I've seen people saying to prefer values (value semantics) over X, where X once happened to be "smart pointers".
I understand the main benefit of using smart pointers over raw pointers: clearly we remove have memory leaks. But the possible disadvantage is that wrapping objects created on the heap with other objects may create a small to big overhead depending on how many objects are created, I suppose.
My questions are:
1. In which situation is it better to use plain objects created on the stack in conjunction with value semantics, i.e. copying these objects around instead of passing pointers, rather than managed (by smart pointers) objects created heap?

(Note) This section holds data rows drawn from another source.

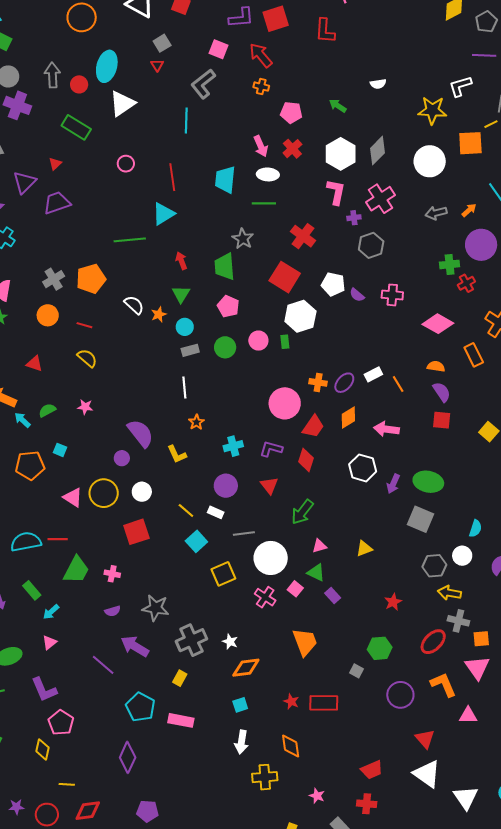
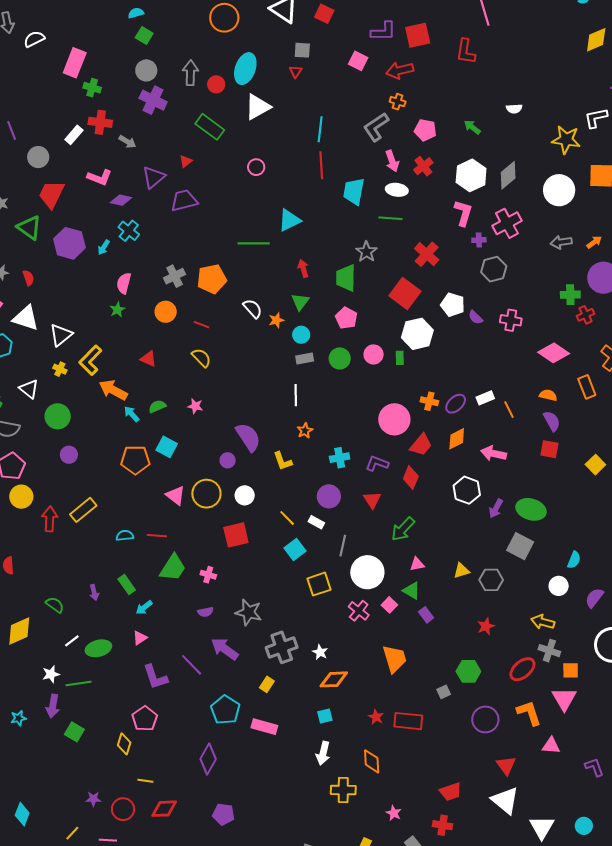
gray square: (162, 43) -> (302, 50), turned 30
red arrow: (261, 55) -> (400, 70), turned -68
gray L-shape: (203, 84) -> (376, 127), moved
red line: (172, 177) -> (321, 165), moved
cyan square: (60, 450) -> (167, 447), size x1.5
gray line: (244, 534) -> (343, 546), turned -75
cyan semicircle: (26, 542) -> (125, 536), size x0.6
gray hexagon: (434, 566) -> (491, 580), moved
gray square: (357, 671) -> (444, 692), turned 32
purple L-shape: (44, 690) -> (155, 677), moved

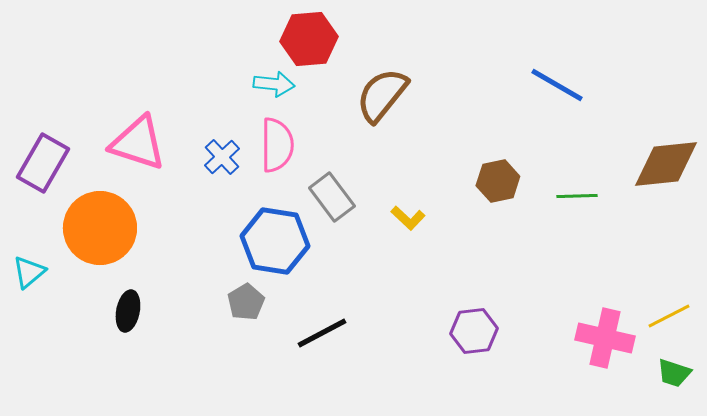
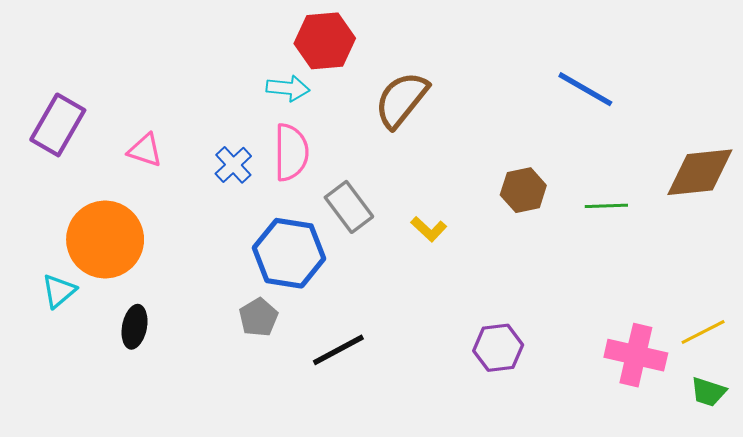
pink triangle: (138, 143) -> (145, 150), size x0.6
purple rectangle: (43, 163) -> (58, 125), moved
cyan triangle: (29, 272) -> (59, 291), moved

2. In which situations is it better to use smart pointers rather than value semantics?
I would appreciate a general overview of cases and if concrete examples are provided it would also be nice.

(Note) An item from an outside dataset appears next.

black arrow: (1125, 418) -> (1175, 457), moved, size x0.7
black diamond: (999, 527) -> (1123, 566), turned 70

I've realized I've possibly mixed two concepts, but they are related anyway!
It's not a choice that should come up. The standard smart pointers do not exist to remove memory leaks. They exist to provide a standard way to express two popular ownership schemes without having to write your own RAII classes. It is the use of RAII that eliminates memory (and other resource) leaks.
plain objects created on the stack in conjunction with value semantics
On stack (automatic storage) and value semantics are not related: std::vector<T> creates T objects on the heap (unless customized), but has value semantics. a T* can be pointing at an object on stack, but has, obviously, pointer semantics.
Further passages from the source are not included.